この世界は『食う者』と『食われる者』の二種類の生き物に別れる。
これは食われる者側がいかにして食う者に勝ったかの話しだ。















ある時━━━━
「お!モモンの実見っけ!」
一匹の小さなコラッタが道端に落ちていた木の実にかじりついた。
「うわっ!甘くてうめえ!」
コラッタは背後から何かが近づいてくるのに気づかない。いや、気づいたとしてももう遅い。
「あん?誰だよ?」
がさがさ、と揺れる草むらに反応し戦闘態勢をとる。
が、しかし敵はグラエナ率いるポチエナ軍団だった。モモンに夢中になりすぎて気がつかなかった。
コラッタは自分の愚かさを呪った。
「か、かかってこいや!」
下手に挑発して、コラッタは八つ裂きにされポチエナ達に食われてしまった。




また別の時━━━━
「はっ、はっ、捕まってたまるか!」
このコラッタは只今友達と原っぱで鬼ごっこの真っ最中。

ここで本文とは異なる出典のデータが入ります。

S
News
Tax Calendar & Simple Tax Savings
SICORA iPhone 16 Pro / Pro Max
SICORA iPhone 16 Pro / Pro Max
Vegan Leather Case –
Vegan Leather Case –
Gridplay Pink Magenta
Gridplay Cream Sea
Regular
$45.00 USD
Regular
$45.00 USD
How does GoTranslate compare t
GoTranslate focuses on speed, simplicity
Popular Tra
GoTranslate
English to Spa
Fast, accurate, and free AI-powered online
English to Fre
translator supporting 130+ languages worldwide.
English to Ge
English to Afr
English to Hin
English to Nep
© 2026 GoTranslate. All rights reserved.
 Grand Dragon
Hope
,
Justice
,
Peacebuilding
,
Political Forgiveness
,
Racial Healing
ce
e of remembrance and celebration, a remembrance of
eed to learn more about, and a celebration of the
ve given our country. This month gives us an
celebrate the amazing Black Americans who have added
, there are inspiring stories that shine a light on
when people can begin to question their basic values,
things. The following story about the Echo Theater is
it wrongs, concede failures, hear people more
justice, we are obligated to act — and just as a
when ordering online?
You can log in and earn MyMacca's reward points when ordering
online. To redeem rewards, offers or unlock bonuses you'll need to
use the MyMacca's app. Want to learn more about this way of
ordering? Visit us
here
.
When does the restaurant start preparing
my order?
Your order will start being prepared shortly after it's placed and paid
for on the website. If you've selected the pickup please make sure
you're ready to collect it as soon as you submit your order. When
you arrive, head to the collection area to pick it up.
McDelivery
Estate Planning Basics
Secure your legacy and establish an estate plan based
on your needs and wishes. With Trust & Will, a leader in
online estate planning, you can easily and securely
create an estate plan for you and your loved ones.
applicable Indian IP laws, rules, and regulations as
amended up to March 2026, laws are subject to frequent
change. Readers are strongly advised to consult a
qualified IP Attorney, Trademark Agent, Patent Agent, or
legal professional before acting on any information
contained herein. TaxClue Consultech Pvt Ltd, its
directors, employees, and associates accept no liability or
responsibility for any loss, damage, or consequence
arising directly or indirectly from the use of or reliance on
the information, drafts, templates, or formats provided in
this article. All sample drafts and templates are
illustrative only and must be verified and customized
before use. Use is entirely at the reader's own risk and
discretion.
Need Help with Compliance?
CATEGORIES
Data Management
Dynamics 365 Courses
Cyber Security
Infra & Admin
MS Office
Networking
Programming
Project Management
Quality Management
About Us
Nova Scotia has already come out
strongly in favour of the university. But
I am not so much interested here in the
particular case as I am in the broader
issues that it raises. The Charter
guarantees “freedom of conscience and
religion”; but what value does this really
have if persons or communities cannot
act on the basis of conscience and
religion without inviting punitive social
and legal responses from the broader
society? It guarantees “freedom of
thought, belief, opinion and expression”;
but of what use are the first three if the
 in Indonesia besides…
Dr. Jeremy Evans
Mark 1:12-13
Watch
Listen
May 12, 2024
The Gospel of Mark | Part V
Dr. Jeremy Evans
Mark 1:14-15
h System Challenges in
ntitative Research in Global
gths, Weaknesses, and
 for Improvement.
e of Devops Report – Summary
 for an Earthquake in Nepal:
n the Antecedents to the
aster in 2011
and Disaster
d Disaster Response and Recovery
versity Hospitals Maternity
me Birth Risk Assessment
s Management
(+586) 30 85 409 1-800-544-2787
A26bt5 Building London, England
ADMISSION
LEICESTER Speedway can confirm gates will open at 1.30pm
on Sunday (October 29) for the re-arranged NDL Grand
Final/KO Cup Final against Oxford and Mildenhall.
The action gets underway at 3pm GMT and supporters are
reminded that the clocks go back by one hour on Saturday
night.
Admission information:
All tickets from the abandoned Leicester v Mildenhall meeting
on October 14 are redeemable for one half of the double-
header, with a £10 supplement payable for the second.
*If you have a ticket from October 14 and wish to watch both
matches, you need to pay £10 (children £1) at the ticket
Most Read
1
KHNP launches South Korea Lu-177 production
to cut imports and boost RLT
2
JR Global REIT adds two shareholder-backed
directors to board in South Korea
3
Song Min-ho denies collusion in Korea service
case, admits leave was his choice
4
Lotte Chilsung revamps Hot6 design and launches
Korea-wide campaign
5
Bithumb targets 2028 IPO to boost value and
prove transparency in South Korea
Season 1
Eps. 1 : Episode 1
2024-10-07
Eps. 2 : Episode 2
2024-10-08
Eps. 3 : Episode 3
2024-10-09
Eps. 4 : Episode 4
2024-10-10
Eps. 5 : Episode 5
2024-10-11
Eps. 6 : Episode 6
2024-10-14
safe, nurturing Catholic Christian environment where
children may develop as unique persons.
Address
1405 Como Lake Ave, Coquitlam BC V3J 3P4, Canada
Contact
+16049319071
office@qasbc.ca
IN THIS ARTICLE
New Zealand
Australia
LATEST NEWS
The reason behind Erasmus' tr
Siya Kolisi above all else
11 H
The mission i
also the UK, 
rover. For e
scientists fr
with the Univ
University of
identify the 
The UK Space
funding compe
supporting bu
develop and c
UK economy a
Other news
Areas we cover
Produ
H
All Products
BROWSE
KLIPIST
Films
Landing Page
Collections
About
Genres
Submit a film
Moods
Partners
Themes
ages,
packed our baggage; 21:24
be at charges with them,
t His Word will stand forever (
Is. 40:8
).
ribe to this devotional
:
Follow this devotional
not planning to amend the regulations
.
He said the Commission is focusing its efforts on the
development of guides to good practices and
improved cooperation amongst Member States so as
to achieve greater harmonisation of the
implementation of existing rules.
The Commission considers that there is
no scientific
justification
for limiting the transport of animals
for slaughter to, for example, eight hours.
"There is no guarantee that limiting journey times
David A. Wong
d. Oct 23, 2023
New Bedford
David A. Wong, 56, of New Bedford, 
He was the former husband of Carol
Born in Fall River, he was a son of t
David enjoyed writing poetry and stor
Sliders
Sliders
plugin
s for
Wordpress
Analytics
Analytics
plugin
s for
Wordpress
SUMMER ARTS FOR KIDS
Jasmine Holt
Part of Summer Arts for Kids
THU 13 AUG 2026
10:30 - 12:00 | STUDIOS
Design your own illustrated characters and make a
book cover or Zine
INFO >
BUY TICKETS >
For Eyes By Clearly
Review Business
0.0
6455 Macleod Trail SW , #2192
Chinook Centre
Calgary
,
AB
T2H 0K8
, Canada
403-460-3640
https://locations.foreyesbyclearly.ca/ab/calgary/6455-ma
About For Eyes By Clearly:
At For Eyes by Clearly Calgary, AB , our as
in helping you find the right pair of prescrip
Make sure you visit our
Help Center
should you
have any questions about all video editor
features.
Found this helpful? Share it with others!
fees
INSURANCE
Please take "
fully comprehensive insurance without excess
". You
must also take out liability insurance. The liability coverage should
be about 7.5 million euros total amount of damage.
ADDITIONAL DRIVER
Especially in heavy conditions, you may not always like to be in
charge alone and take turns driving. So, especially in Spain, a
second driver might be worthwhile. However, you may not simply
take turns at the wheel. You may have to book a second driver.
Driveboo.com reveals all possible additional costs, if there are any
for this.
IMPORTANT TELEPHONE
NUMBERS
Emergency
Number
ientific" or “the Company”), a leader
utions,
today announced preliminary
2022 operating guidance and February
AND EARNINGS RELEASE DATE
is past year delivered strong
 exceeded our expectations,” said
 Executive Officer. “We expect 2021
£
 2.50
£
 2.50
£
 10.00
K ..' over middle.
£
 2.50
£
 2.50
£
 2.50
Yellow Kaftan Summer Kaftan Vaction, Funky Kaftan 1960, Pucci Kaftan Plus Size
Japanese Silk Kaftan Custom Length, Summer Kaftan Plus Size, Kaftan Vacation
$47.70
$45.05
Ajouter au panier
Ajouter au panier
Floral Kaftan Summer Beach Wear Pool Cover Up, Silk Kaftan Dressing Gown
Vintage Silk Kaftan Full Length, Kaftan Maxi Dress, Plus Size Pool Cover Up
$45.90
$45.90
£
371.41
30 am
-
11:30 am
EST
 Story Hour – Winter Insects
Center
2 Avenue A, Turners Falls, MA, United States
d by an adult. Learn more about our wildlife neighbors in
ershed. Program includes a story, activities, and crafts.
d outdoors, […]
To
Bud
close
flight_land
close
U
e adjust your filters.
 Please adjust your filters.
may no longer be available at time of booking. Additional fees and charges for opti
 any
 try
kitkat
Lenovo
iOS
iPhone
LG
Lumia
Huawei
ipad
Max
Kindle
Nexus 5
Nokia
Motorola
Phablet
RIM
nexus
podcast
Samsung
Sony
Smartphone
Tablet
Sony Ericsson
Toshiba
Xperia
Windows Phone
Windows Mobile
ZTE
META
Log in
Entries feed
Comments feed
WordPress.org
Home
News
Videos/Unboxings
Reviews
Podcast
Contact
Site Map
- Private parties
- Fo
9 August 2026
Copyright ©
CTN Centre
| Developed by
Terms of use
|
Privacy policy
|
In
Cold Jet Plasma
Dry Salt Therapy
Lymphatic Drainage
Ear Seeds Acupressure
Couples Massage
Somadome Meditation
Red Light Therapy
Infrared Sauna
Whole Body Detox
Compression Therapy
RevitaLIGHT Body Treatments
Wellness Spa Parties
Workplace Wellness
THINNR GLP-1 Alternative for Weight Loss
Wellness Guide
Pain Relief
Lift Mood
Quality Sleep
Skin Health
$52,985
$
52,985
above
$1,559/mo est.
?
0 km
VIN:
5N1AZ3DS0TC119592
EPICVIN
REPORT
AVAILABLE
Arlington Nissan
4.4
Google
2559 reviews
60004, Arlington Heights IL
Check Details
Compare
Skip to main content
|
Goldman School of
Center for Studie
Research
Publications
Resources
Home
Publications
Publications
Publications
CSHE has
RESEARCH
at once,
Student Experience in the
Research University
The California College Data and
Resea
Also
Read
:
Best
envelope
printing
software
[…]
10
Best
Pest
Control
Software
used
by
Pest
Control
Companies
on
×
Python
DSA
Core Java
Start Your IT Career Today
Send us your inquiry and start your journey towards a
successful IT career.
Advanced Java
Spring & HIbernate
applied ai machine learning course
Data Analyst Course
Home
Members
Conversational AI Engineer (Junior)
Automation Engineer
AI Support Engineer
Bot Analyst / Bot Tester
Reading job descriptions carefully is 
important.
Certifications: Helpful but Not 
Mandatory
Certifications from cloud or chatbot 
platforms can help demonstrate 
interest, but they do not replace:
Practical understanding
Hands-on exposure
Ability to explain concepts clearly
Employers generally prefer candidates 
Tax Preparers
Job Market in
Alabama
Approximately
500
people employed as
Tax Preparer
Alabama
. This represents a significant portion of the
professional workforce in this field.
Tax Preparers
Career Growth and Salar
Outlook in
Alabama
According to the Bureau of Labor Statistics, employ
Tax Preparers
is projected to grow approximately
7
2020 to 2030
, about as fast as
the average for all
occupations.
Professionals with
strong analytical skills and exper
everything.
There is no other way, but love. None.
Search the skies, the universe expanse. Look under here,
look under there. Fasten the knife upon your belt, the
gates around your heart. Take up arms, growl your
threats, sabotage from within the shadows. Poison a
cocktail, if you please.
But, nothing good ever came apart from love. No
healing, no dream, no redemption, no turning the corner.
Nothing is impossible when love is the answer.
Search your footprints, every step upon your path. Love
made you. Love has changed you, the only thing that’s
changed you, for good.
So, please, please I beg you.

鬼である友達に追いかけられ捕食者の事など頭から吹っ飛んでいた。
「待て〜!!」
「へへ〜んだ!こっちまでおいで〜!」
逃げるコラッタは後ろを向き鬼の位置を確認したため前から迫る本当の鬼に気づかず捕まってしまった。
相手はピジョット。
大空を舞う冷酷な捕食者である。
「馬鹿な奴だ…親に外に出たら気を付けろと教わらなかったのか?」
「う、五月蝿い!放せ!」
ピジョットの足に掴まれているコラッタはもがいて逃げようと頑張るがどうしょうもない。
「ま、私にとっては好都合、なんだがな」
ピジョットはコラッタを宙に放り投げ電光石火の速度で口に入れた。






そしてまた別の時━━
「うう…迷子になっちゃった…」
人間に換算すると4歳。幼稚園児程の年齢のコラッタが森の中で群れとはぐれ迷子になってしまった。
「ん…?…あ!雨だ!」
急に雨が振り出しコラッタは雨宿りできる場所を探し始めた。
「あ!あった!」
そこにはコラッタが5匹同時に入れるであろう洞穴があった。
「よし、ここにいよう」
彼は穴の中に入ってちょこんと座った。
と、その時!入り口ががしゃんと閉じた。
「ふふ、馬鹿な子ねー」
そう、これはジャローダの口の中だったのだ。哀れなコラッタは食道を通り胃に収まってしまった。









―コラッタの会議―
ところ変わってコラッタ族の会議。
「むう…今週の食われたものは12匹」
コラッタ長老が唸る。
「誰か我々が食われないようになる良い案ないか?」
「あ、僕らって肉食ですよね?」
若いコラッタが聞く。
「む、まあそうじゃが…肉など随分長い事食ってないからのう」
「僕に良い案があります。大変危険ですがやる価値はあると思います」
「言ってみろ」
「まずは誰か一匹が囮になります。すると捕食者が来てそいつを食おうとします。ここからが本番です。たしか貯蔵庫にナゾノクサから貰った《痺れ粉》ありますよね?」
「たっぷりあるぞ」
「それを囮に持たせ食われる瞬間相手に振りかけます。そしたら隠れていた我々がこの歯で捕食者の肉を咬み千切るのです!」
「おお!それはいいのう!」
「ですがこれにはこの中で一番反射神経がいい者でなくてはなりません。ですので僕は中々の方だと思います。なので最初は僕が行きます!」
「やめろ!失敗したら死んでしまうぞ!?」
「もし僕が死んだら新しい作戦を練ってください。では行きましょう!」







―対象:グラエナ―
「いました」
「お主、いきなりあんな奴に挑むのか!?」
「最初が肝心ですから。では、行ってきます!」
その若きコラッタの見据える先にはグラエナがいた。そいつは運よく一匹でいた。
「おい!そこの間抜け!」
「ああん!?」
「食えるもんなら食ってみろ!バーカ!」
「お望み通り食ってやろう!」
(今だ!)
痺れ粉をグラエナの顔にぶちまけるとドサリと倒れた。
「やった!よし、皆!細かく千切って村に持って帰ろう!今夜は宴だ!」




こうして、コラッタ一族は頭を使って生き抜く術を編み出したのだった。
16/08/22 03:17更新 / だんご3
■作者メッセージ
読み切り二作目です。文字数制限がキツいなあ…
ガラケーだから約2000文字しか書けない。
でもまあ!楽しんでくれればそれでいいです!
では、また会いましょう!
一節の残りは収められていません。